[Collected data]
- Opening Delimiter -

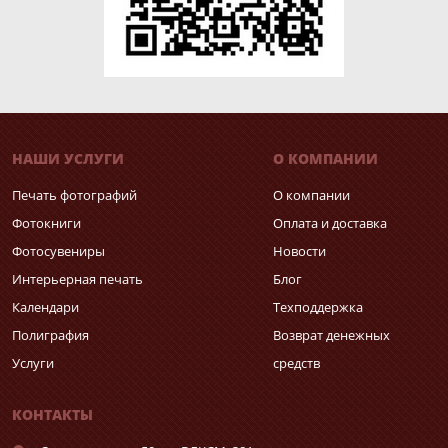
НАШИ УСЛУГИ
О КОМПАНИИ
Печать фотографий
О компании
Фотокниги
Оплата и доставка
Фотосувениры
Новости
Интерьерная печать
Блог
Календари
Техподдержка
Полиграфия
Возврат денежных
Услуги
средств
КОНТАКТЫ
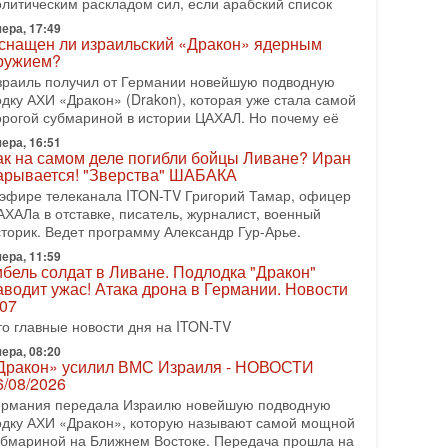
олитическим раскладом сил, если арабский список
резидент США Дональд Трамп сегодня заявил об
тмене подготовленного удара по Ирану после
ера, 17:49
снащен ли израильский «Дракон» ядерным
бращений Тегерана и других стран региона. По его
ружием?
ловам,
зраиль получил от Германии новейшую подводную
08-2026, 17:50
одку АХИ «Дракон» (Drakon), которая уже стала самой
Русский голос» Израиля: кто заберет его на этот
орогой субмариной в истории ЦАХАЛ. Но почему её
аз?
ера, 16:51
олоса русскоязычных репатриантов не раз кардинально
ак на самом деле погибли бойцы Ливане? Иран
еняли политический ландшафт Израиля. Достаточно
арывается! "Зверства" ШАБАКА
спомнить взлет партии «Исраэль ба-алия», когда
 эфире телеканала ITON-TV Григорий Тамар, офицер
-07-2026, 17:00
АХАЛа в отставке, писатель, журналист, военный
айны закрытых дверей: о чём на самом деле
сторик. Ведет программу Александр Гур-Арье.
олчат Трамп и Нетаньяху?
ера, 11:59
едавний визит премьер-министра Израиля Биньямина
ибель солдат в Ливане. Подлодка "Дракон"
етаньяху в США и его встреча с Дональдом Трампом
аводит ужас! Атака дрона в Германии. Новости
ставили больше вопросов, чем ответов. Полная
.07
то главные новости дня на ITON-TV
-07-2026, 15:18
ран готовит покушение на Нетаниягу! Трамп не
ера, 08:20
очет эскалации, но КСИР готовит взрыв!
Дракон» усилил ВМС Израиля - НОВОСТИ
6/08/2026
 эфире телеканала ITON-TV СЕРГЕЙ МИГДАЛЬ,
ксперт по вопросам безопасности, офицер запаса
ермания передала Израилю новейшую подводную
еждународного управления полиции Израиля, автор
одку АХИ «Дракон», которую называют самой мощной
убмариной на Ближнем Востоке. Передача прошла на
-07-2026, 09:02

- Closing Delimiter -

Copy each entry exactly as written. Pictures do not belong in the copy.

НАШИ УСЛУГИ
О КОМПАНИИ
Печать фотографий
О компании
Фотокниги
Оплата и доставка
Фотосувениры
Новости
Интерьерная печать
Блог
Календари
Техподдержка
Полиграфия
Возврат денежных
Услуги
средств
КОНТАКТЫ
олитическим раскладом сил, если арабский список
резидент США Дональд Трамп сегодня заявил об
тмене подготовленного удара по Ирану после
ера, 17:49
снащен ли израильский «Дракон» ядерным
бращений Тегерана и других стран региона. По его
ружием?
ловам,
зраиль получил от Германии новейшую подводную
08-2026, 17:50
одку АХИ «Дракон» (Drakon), которая уже стала самой
Русский голос» Израиля: кто заберет его на этот
орогой субмариной в истории ЦАХАЛ. Но почему её
аз?
ера, 16:51
олоса русскоязычных репатриантов не раз кардинально
ак на самом деле погибли бойцы Ливане? Иран
еняли политический ландшафт Израиля. Достаточно
арывается! "Зверства" ШАБАКА
спомнить взлет партии «Исраэль ба-алия», когда
 эфире телеканала ITON-TV Григорий Тамар, офицер
-07-2026, 17:00
АХАЛа в отставке, писатель, журналист, военный
айны закрытых дверей: о чём на самом деле
сторик. Ведет программу Александр Гур-Арье.
олчат Трамп и Нетаньяху?
ера, 11:59
едавний визит премьер-министра Израиля Биньямина
ибель солдат в Ливане. Подлодка "Дракон"
етаньяху в США и его встреча с Дональдом Трампом
аводит ужас! Атака дрона в Германии. Новости
ставили больше вопросов, чем ответов. Полная
.07
то главные новости дня на ITON-TV
-07-2026, 15:18
ран готовит покушение на Нетаниягу! Трамп не
ера, 08:20
очет эскалации, но КСИР готовит взрыв!
Дракон» усилил ВМС Израиля - НОВОСТИ
6/08/2026
 эфире телеканала ITON-TV СЕРГЕЙ МИГДАЛЬ,
ксперт по вопросам безопасности, офицер запаса
ермания передала Израилю новейшую подводную
еждународного управления полиции Израиля, автор
одку АХИ «Дракон», которую называют самой мощной
убмариной на Ближнем Востоке. Передача прошла на
-07-2026, 09:02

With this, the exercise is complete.